◆ Instructions to follow
Among the records below, which lines contain the string "Radio"? Report them.

◆ Provided records
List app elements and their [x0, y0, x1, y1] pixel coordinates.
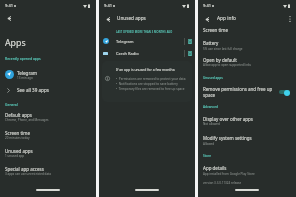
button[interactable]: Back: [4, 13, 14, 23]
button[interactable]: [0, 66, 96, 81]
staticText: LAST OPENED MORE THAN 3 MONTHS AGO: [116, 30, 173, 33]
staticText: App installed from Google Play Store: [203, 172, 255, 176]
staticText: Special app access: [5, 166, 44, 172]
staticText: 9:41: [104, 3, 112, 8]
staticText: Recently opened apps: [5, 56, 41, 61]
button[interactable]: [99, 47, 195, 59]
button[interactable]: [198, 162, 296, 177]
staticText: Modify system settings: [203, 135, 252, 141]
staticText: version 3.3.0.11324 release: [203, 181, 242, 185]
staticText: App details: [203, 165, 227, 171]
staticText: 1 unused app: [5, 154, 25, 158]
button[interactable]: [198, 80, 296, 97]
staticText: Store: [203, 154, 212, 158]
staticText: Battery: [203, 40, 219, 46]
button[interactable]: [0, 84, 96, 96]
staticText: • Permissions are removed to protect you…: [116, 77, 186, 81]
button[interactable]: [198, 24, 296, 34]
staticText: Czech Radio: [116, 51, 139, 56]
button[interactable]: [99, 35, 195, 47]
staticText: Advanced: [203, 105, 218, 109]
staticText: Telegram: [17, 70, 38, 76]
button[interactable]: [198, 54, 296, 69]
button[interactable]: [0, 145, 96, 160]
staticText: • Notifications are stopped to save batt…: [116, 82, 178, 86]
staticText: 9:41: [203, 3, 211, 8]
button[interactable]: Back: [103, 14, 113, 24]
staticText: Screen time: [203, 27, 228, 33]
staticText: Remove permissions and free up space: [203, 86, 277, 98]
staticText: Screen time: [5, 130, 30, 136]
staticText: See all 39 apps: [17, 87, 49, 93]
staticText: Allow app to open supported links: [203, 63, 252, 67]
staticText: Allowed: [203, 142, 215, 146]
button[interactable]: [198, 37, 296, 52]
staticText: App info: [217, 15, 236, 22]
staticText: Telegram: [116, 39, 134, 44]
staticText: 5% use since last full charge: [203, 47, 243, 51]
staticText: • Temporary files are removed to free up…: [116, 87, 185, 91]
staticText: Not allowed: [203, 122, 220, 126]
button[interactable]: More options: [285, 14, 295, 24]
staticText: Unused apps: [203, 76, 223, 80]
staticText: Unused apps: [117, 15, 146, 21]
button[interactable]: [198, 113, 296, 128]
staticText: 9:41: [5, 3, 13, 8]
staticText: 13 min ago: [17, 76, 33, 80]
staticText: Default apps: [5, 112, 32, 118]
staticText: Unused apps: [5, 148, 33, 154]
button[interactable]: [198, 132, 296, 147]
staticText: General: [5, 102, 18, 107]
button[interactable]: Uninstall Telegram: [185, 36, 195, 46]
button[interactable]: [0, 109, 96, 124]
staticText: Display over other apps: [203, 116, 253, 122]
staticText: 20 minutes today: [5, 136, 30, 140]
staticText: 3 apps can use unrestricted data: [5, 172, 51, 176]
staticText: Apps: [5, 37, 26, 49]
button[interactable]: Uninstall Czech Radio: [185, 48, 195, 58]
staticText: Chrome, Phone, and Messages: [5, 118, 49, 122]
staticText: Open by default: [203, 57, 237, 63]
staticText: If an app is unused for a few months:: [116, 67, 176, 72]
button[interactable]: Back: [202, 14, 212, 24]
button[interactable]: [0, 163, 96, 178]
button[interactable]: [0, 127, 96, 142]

◆ Reply
staticText: Czech Radio: [116, 51, 139, 56]
button[interactable]: Uninstall Czech Radio: [185, 48, 195, 58]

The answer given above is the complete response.